Today at work a discussion came up about histone modifications vs. position within a gene, particularly with regards to H3K9 acetylation.  H3K9ac is an activating epigenetic marker – it is associated with increased levels of transcription and is thought to opens up chromatin, making it easier for RNA polymerase to get in and transcribe.  Levels of H3L9 acetylation are generally higher at the 5′ (start) of a transcript than at the 3′ (end) of a transcript.  Wikipedia even says, “H3K9ac is found in actively transcribed promoters” – i.e. 5′ ends.  Our director Jim Gusella asked the question, does H3K9 acetylation gently slope off across the length of the gene, or is it a sudden dropoff?  Marcy MacDonald asked the same question of H3K36me3, which is another activating mark but one which is  generally associated with “actively transcribed gene bodies” rather than just promoters.

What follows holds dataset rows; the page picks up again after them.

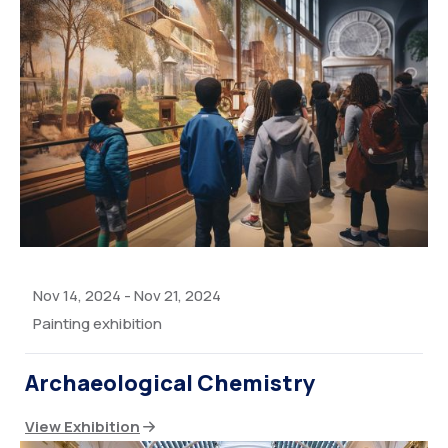
Nov 14, 2024
-
Nov 21, 2024
Painting exhibition
Archaeological Chemistry
View Exhibition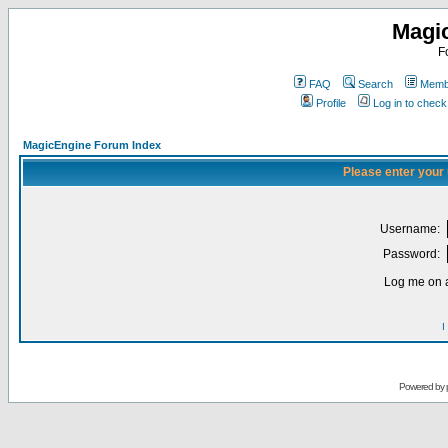
Magi
F
FAQ
Search
Membe
Profile
Log in to chec
MagicEngine Forum Index
Please enter your
Username:
Password:
Log me on a
I
Powered by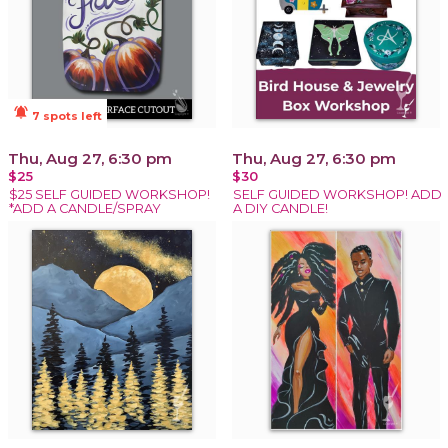
notifications_active
7 spots left
Thu, Aug 27, 6:30 pm
Thu, Aug 27, 6:30 pm
$25
$30
$25 SELF GUIDED WORKSHOP!
SELF GUIDED WORKSHOP! ADD
*ADD A CANDLE/SPRAY
A DIY CANDLE!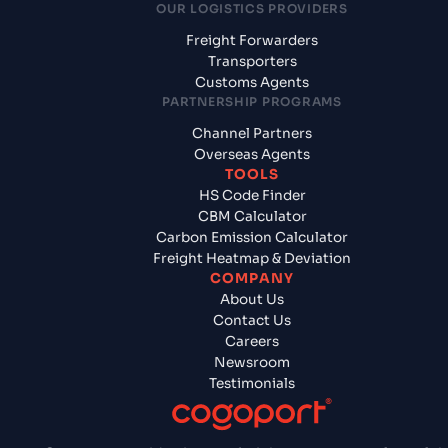
OUR LOGISTICS PROVIDERS
Freight Forwarders
Transporters
Customs Agents
PARTNERSHIP PROGRAMS
Channel Partners
Overseas Agents
TOOLS
HS Code Finder
CBM Calculator
Carbon Emission Calculator
Freight Heatmap & Deviation
COMPANY
About Us
Contact Us
Careers
Newsroom
Testimonials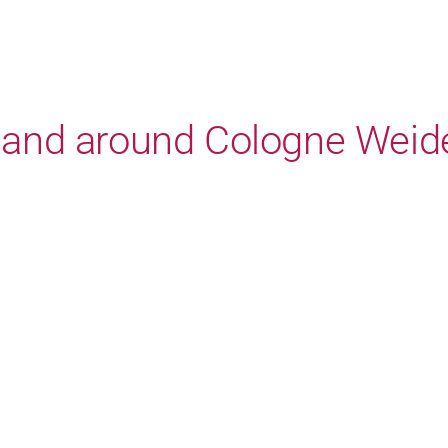
in and around Cologne Weid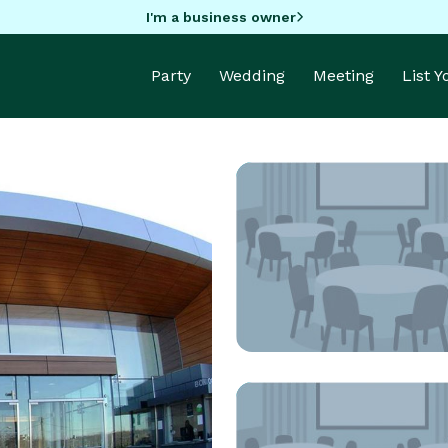
I'm a business owner
Party
Wedding
Meeting
List 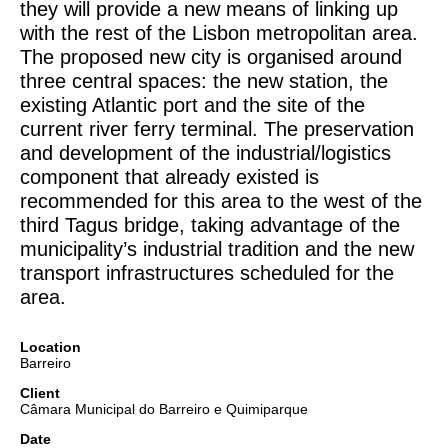
they will provide a new means of linking up
with the rest of the Lisbon metropolitan area.
The proposed new city is organised around
three central spaces: the new station, the
existing Atlantic port and the site of the
current river ferry terminal. The preservation
and development of the industrial/logistics
component that already existed is
recommended for this area to the west of the
third Tagus bridge, taking advantage of the
municipality’s industrial tradition and the new
transport infrastructures scheduled for the
area.
Location
Barreiro
Client
Câmara Municipal do Barreiro e Quimiparque
Date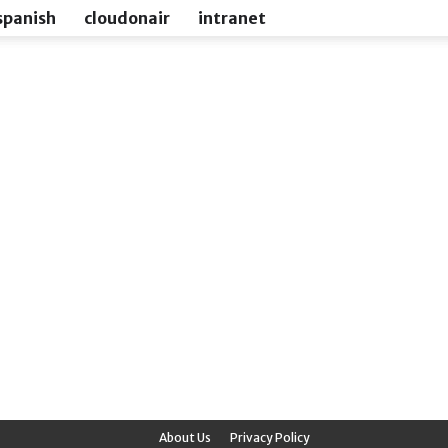
spanish
cloudonair
intranet
About Us
Privacy Policy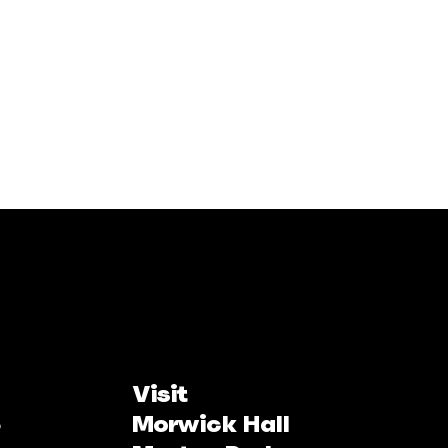
Visit
Morwick Hall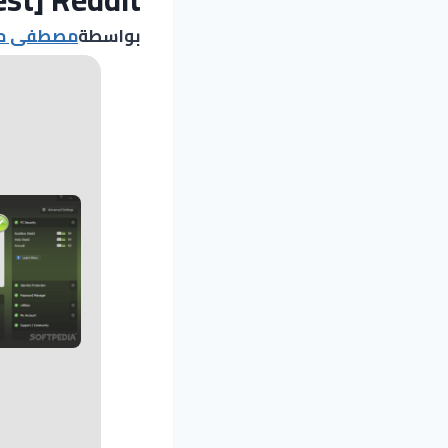
د مصطفى
بواسطة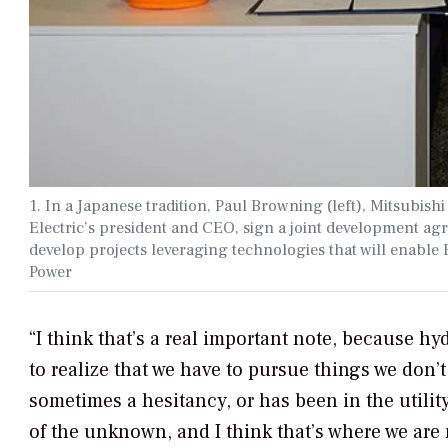
1. In a Japanese tradition, Paul Browning (left), Mitsubish
Electric’s president and CEO, sign a joint development a
develop projects leveraging technologies that will enable E
Power
“I think that’s a real important note, because h
to realize that we have to pursue things we don’t
sometimes a hesitancy, or has been in the utilit
of the unknown, and I think that’s where we are 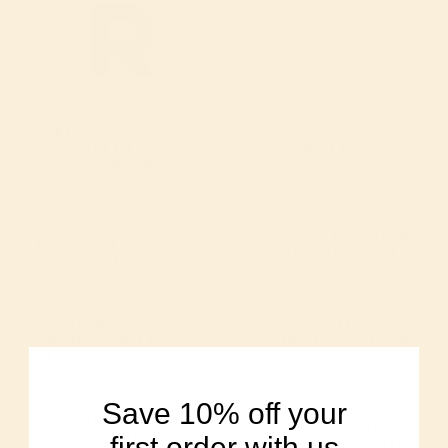
Single-source,
organic heritage
Modern hybrid
grains like
wheat bred for
Turkey Red &
yield
Sonora
We are the
Corporate-owned,
farmers who grow
distant from the
and mill the
land.
wheat
Fresh-milled in
Processed for
small batches to
shelf-life, stored
keep nutrients
for months or
and flavor
years
Save 10% off your
Naturally
Stripped, then
nutrient-rich, no
first order with us
“enriched” with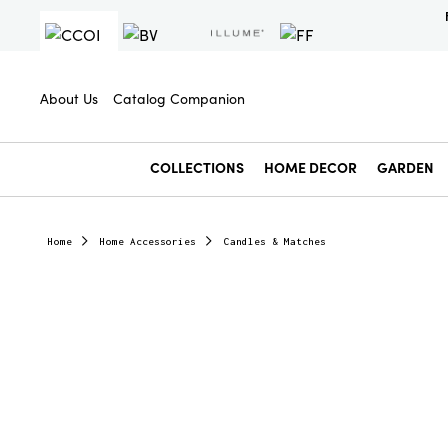
About Us
Catalog Companion
COLLECTIONS
HOME DECOR
GARDEN
Home
Home Accessories
Candles & Matches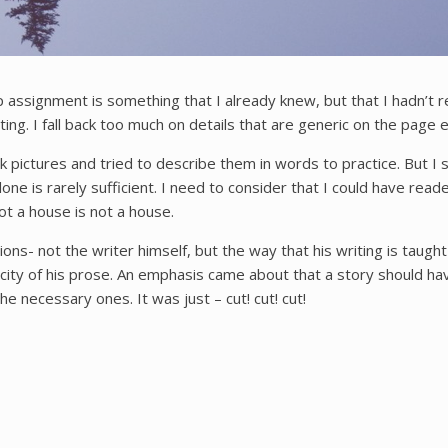
assignment is something that I already knew, but that I hadn’t rev
etting. I fall back too much on details that are generic on the pag
k pictures and tried to describe them in words to practice. But I sti
ne is rarely sufficient. I need to consider that I could have read
not a house is not a house.
s- not the writer himself, but the way that his writing is taught
plicity of his prose. An emphasis came about that a story should
necessary ones. It was just – cut! cut! cut!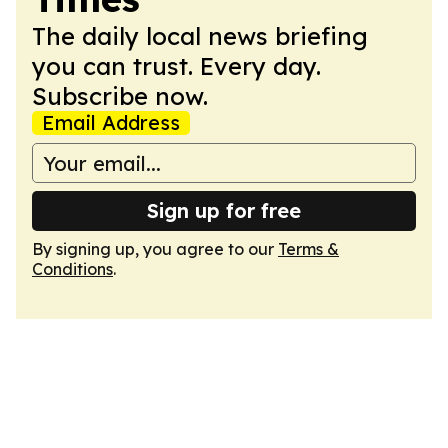
The daily local news briefing
you can trust. Every day.
Subscribe now.
Email Address
Sign up for free
By signing up, you agree to our
Terms &
Conditions
.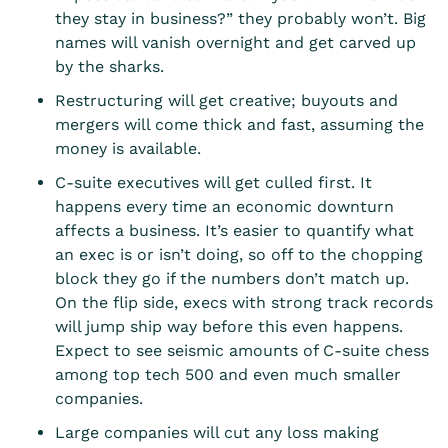
they stay in business?” they probably won’t. Big
names will vanish overnight and get carved up
by the sharks.
Restructuring will get creative; buyouts and
mergers will come thick and fast, assuming the
money is available.
C-suite executives will get culled first. It
happens every time an economic downturn
affects a business. It’s easier to quantify what
an exec is or isn’t doing, so off to the chopping
block they go if the numbers don’t match up.
On the flip side, execs with strong track records
will jump ship way before this even happens.
Expect to see seismic amounts of C-suite chess
among top tech 500 and even much smaller
companies.
Large companies will cut any loss making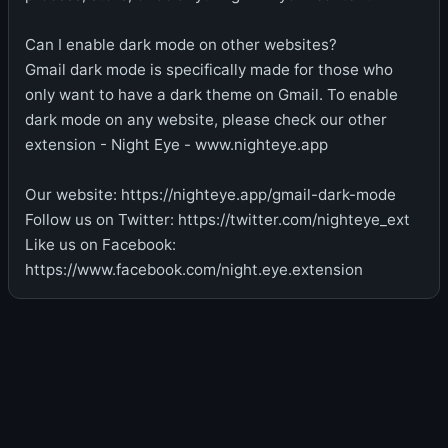
Can I enable dark mode on other websites?
Gmail dark mode is specifically made for those who
only want to have a dark theme on Gmail. To enable
dark mode on any website, please check our other
extension - Night Eye - www.nighteye.app
Our website: https://nighteye.app/gmail-dark-mode
Follow us on Twitter: https://twitter.com/nighteye_ext
Like us on Facebook:
https://www.facebook.com/night.eye.extension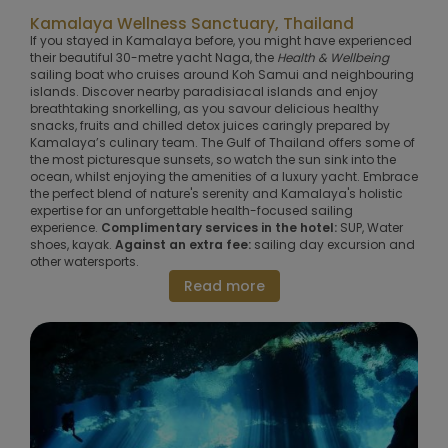
Kamalaya Wellness Sanctuary, Thailand
If you stayed in Kamalaya before, you might have experienced
their beautiful 30-metre yacht Naga, the
Health & Wellbeing
sailing boat who cruises around Koh Samui and neighbouring
islands. Discover nearby paradisiacal islands and enjoy
breathtaking snorkelling, as you savour delicious healthy
snacks, fruits and chilled detox juices caringly prepared by
Kamalaya’s culinary team. The Gulf of Thailand o­ffers some of
the most picturesque sunsets, so watch the sun sink into the
ocean, whilst enjoying the amenities of a luxury yacht. Embrace
the perfect blend of nature's serenity and Kamalaya's holistic
expertise for an unforgettable health-focused sailing
experience.
Complimentary services in the hotel:
SUP, Water
shoes, kayak.
Against an extra fee:
sailing day excursion and
other watersports.
Read more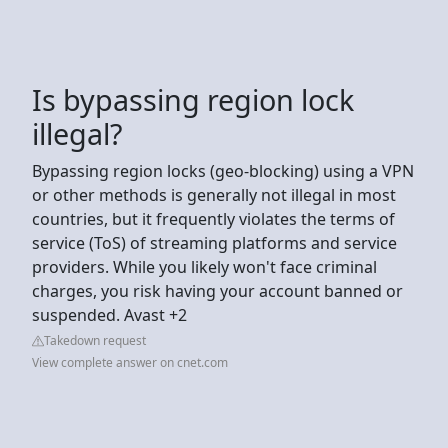
Is bypassing region lock
illegal?
Bypassing region locks (geo-blocking) using a VPN
or other methods is generally not illegal in most
countries, but it frequently violates the terms of
service (ToS) of streaming platforms and service
providers. While you likely won't face criminal
charges, you risk having your account banned or
suspended. Avast +2
Takedown request
View complete answer on cnet.com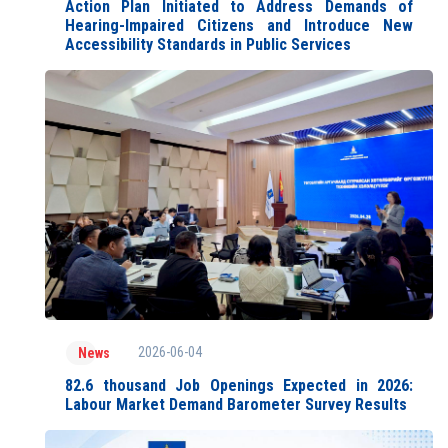
Action Plan Initiated to Address Demands of
Hearing-Impaired Citizens and Introduce New
Accessibility Standards in Public Services
2026-06-04
News
82.6 thousand Job Openings Expected in 2026:
Labour Market Demand Barometer Survey Results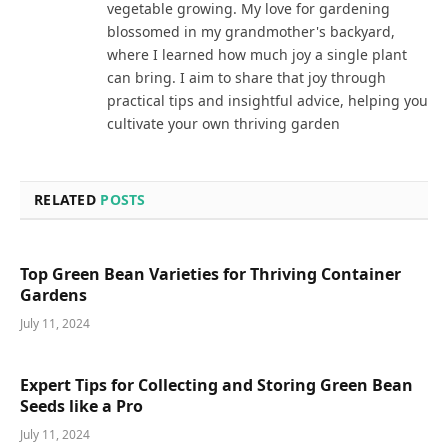
vegetable growing. My love for gardening
blossomed in my grandmother's backyard,
where I learned how much joy a single plant
can bring. I aim to share that joy through
practical tips and insightful advice, helping you
cultivate your own thriving garden
RELATED
POSTS
Top Green Bean Varieties for Thriving Container
Gardens
July 11, 2024
Expert Tips for Collecting and Storing Green Bean
Seeds like a Pro
July 11, 2024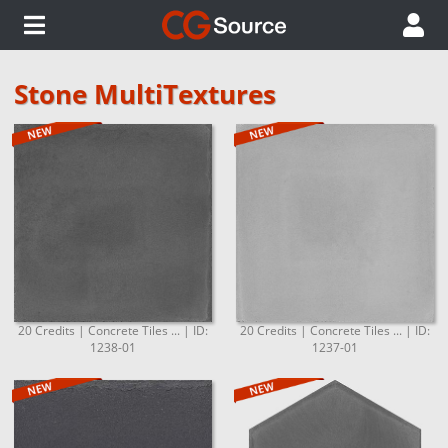
Stone MultiTextures
20 Credits | Concrete Tiles ... | ID:
20 Credits | Concrete Tiles ... | ID:
1238-01
1237-01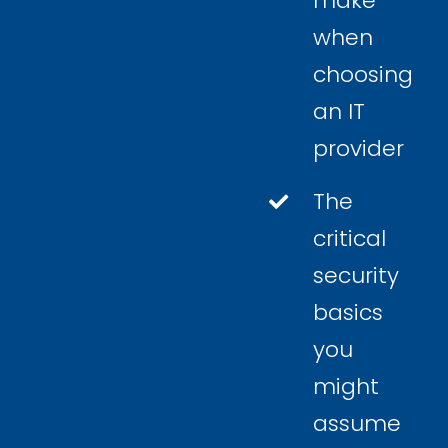
make
when
choosing
an IT
provider
The
critical
security
basics
you
might
assume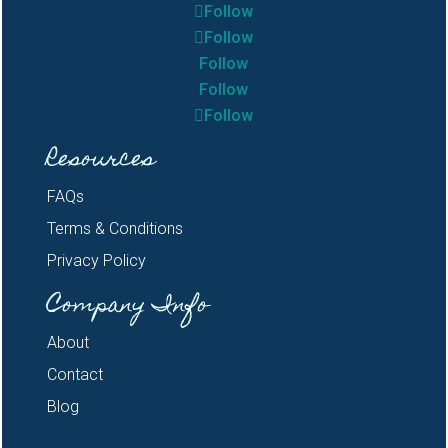
Follow
Follow
Follow
Follow
Follow
Resources
FAQs
Terms & Conditions
Privacy Policy
Company Info
About
Contact
Blog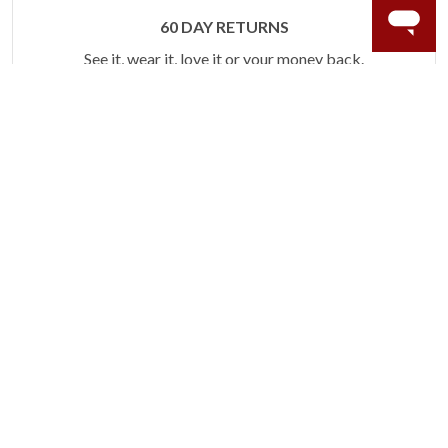
60 DAY RETURNS
See it, wear it, love it or your money back.
Learn more.
ACCIDENT PROTECTION
Purchase a care plan that matches how valuable your
rings are to your life.
Learn more.
CRAFTER’S WARRANTY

It occurred to me we should be able to answer these questions using ENCODE data.  ENCODE has done hundreds of genome-wide ChIP-seq experiments, pulling down various histone modifications (or transcription factors, etc.) and asking what parts of genomic DNA they were bound to.

So I looked up the available ENCODE data for these two histone marks.  There was only one cell line, NT2-D1, in which both H3K9ac and H3K36me3 have been measured. NT2-D1 is a “malignant pluripotent embryonal carcinoma”.  (Sadly they did not do transcription level or RNA polymerase in this cell line, otherwise it would be interesting to throw that in as well).  I grabbed the “Signal” (note: not “Peak”) data for these two histone marks from the UCSC Table Browser like so:

Note that I used the ‘defined regions’ option and pasted in BED formatted list of the start and stop positions of RefSeq transcripts of my two favorite genes, HTT (chr4) and PRNP (chr20), as examples to play with:

chr4	3076407	3245687
chr20	4666796	4682234

Then I wrote this quick R script to process the raw data I got out and turn it into some plots.

setwd('c:/sci/026rplcl/data/ref/')

h3k36me3 = read.table('nt2-d1.h3k36me3',skip=2)
h3k9ac = read.table('nt2-d1.h3k9ac',skip=2)

colnames(h3k36me3) = c('chr','startb','endb','depth')
colnames(h3k9ac) = c('chr','startb','endb','depth')

# add gene names to the tables. note this lazy method only works if you are looking at <= 1 gene per chromosome :) 
matchgene = data.frame(c('chr4','chr20'),c('HTT','PRNP'),c('+','+'))
colnames(matchgene) = c('chr','gene','strand')

h3k36me3 = merge(h3k36me3,matchgene,by='chr')
h3k9ac = merge(h3k9ac,matchgene,by='chr')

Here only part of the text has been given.